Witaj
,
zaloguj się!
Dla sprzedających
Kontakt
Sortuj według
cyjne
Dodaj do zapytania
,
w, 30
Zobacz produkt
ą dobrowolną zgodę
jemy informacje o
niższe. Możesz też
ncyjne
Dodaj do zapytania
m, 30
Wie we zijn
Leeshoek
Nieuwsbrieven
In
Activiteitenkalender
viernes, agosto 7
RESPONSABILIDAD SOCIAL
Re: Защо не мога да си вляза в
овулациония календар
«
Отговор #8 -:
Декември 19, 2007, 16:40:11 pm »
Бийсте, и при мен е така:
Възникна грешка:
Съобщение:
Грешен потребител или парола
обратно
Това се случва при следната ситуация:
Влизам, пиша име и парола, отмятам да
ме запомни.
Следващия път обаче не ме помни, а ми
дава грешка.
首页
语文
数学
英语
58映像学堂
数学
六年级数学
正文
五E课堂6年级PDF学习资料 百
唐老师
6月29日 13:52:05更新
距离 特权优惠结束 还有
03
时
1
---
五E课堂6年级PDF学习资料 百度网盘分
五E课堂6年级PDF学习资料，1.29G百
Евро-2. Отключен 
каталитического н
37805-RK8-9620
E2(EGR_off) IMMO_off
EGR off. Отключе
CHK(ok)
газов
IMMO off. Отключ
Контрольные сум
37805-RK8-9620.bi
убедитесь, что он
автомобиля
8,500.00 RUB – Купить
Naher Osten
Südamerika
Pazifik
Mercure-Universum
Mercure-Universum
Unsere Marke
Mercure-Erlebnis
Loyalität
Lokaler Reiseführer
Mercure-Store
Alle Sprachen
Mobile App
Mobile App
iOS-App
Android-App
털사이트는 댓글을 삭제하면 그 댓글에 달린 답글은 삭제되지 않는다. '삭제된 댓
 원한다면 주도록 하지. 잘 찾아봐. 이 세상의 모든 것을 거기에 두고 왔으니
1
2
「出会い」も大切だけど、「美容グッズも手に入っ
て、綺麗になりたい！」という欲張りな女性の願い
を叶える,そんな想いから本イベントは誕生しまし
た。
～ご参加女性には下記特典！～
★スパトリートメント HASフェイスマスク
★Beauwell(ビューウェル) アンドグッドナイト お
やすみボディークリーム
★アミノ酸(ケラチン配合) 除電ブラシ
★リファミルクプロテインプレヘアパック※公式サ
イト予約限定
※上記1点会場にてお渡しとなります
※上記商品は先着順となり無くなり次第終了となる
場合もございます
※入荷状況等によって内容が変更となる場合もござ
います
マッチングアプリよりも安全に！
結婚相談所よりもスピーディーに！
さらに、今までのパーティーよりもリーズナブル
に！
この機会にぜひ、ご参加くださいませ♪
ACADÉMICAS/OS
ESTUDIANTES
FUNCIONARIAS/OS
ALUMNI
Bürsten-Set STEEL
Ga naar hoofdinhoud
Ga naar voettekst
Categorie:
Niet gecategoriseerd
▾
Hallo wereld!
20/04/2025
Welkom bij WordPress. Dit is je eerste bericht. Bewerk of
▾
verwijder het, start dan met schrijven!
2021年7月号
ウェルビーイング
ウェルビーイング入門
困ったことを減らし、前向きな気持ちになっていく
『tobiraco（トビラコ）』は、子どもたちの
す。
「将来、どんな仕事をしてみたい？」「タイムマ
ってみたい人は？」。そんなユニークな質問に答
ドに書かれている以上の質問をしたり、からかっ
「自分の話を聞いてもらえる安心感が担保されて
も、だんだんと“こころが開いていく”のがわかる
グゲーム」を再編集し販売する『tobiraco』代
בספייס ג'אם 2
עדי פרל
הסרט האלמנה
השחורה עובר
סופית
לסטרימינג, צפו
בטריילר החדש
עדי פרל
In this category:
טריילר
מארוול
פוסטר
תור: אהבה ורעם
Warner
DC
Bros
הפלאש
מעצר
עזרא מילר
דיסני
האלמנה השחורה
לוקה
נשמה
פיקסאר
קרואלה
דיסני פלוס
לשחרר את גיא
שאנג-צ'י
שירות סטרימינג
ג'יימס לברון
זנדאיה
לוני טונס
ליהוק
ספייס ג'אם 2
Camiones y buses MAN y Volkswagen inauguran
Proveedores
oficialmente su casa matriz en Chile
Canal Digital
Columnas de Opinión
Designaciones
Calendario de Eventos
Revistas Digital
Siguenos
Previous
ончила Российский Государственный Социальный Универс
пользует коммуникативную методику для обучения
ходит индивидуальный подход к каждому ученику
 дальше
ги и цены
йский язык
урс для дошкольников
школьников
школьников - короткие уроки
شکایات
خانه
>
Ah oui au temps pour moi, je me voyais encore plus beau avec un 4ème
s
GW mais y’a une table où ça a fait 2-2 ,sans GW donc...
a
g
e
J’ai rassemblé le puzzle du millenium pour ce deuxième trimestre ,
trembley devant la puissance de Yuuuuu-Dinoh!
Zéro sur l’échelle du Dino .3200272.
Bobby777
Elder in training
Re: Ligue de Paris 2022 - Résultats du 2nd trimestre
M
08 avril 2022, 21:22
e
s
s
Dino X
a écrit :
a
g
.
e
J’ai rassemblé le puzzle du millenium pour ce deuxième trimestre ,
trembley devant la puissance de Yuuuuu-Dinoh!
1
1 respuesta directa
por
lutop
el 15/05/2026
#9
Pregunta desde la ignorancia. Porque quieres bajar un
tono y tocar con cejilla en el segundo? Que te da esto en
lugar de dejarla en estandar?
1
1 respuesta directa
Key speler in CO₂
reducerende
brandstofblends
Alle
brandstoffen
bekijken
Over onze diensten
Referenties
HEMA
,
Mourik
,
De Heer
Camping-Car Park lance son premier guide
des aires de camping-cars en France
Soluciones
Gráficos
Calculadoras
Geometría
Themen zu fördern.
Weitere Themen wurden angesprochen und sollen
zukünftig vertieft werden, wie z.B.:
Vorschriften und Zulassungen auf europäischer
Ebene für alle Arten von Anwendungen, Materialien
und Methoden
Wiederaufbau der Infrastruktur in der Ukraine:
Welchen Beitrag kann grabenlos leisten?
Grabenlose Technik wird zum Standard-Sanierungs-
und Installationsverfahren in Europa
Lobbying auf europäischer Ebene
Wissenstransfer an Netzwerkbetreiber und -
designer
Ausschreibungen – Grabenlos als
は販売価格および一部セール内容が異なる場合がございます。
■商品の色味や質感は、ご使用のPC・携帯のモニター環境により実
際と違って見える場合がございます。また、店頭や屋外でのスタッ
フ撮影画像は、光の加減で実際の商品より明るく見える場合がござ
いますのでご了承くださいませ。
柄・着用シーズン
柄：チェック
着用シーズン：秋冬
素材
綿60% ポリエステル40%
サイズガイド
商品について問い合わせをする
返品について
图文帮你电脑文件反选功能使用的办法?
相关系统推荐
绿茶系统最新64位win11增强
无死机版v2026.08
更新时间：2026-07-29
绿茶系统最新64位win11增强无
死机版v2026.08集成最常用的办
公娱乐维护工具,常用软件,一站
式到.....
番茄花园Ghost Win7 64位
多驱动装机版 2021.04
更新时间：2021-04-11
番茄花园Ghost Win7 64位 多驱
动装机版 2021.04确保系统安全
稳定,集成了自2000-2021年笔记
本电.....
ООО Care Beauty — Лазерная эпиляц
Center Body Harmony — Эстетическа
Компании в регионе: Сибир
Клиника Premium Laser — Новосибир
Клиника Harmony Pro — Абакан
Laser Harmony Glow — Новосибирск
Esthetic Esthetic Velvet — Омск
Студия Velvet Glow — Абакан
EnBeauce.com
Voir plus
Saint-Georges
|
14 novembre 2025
************
Activity
For every line of the entries above that holds "Velvet", add one to a tally, and report only the final count.

Written answer
2